_BRIEF:_
Look through the records and copy every line in which "الحين" appears.

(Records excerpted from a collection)
===============

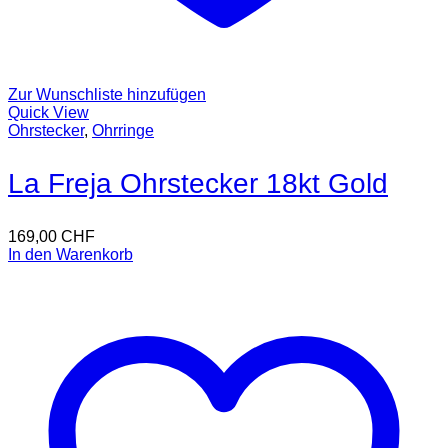
Zur Wunschliste hinzufügen
Quick View
Ohrstecker
,
Ohrringe
La Freja Ohrstecker 18kt Gold
169,00
CHF
In den Warenkorb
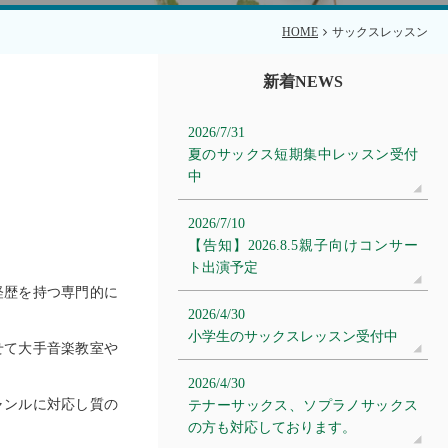
HOME
サックスレッスン
新着NEWS
2026/7/31
夏のサックス短期集中レッスン受付
中
2026/7/10
【告知】2026.8.5親子向けコンサー
ト出演予定
経歴を持つ専門的に
2026/4/30
小学生のサックスレッスン受付中
せて大手音楽教室や
2026/4/30
ャンルに対応し質の
テナーサックス、ソプラノサックス
の方も対応しております。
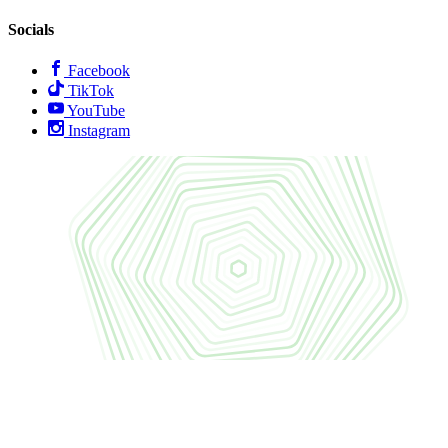
Socials
Facebook
TikTok
YouTube
Instagram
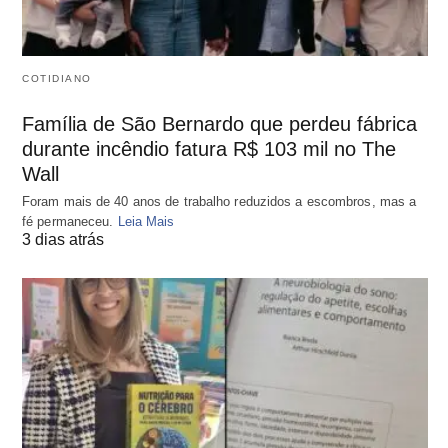
COTIDIANO
Família de São Bernardo que perdeu fábrica
durante incêndio fatura R$ 103 mil no The
Wall
Foram mais de 40 anos de trabalho reduzidos a escombros, mas a
fé permaneceu.
Leia Mais
3 dias atrás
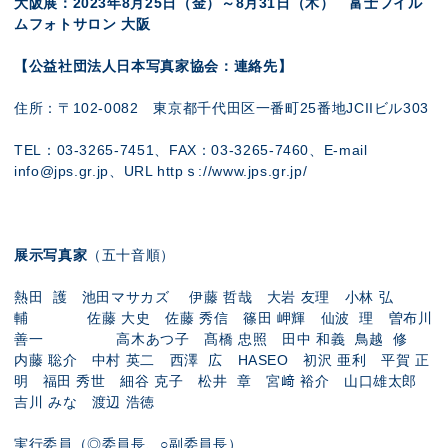
大阪展：2023年8月25日（金）～8月31日（木） 富士フイル
ムフォトサロン 大阪
【公益社団法人日本写真家協会：連絡先】
住所：〒102-0082 東京都千代田区一番町25番地JCIIビル303
TEL：03-3265-7451、FAX：03-3265-7460、E-mail
info@jps.gr.jp、URL httpｓ://www.jps.gr.jp/
展示写真家
（五十音順）
熱田 護 池田マサカズ 伊藤 哲哉 大岩 友理 小林 弘
輔 佐藤 大史 佐藤 秀信 篠田 岬輝 仙波 理 曽布川
善一 高木あつ子 髙橋 忠照 田中 和義 鳥越 修
内藤 聡介 中村 英二 西澤 広 HASEO 初沢 亜利 平賀 正
明 福田 秀世 細谷 克子 松井 章 宮﨑 裕介 山口雄太郎
吉川 みな 渡辺 浩徳
実行委員（◎委員長、○副委員長）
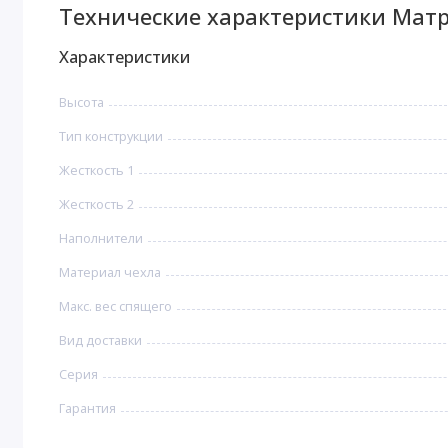
Технические характеристики Матр
Характеристики
Высота
Тип конструкции
Жесткость 1
Жесткость 2
Наполнители
Материал чехла
Макс. вес спящего
Вид доставки
Серия
Гарантия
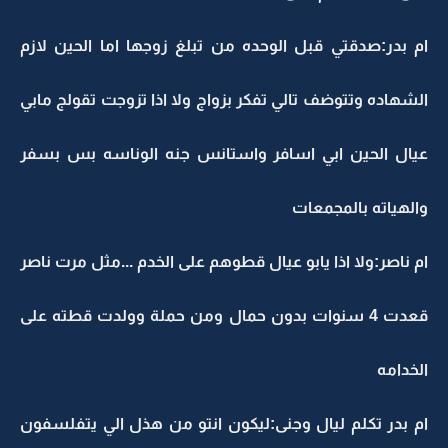
ام بدر:صدقتي قبل الوحده من تبلغ زوجها اما الحين لازم
الشهاده وتتوضف تالي تفكر بزواج ولا اذا تزوجت تقولج مابي
عيال الحين ابي اسافر واستانس جنه الوناسه بس بسفر
والهياته بالمجمعات
ام ناصر:ولا اذا يابو عيال قطوهم على الخدم ...مثل مرت ناصر
قعدت 4 سنوات بدون حمال ومن حملة وولدت قطته على
الخدامه
ام بدر تكلم ليال وجنى:ليكون انتو من هذل الي يتفلسفون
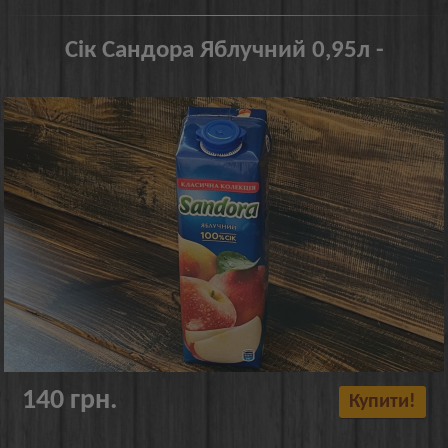
Сік Сандора Яблучний 0,95л -
140 грн.
Купити!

===============

_EXPECTED ANSWER:_
ام بدر:صدقتي قبل الوحده من تبلغ زوجها اما الحين لازم
عيال الحين ابي اسافر واستانس جنه الوناسه بس بسفر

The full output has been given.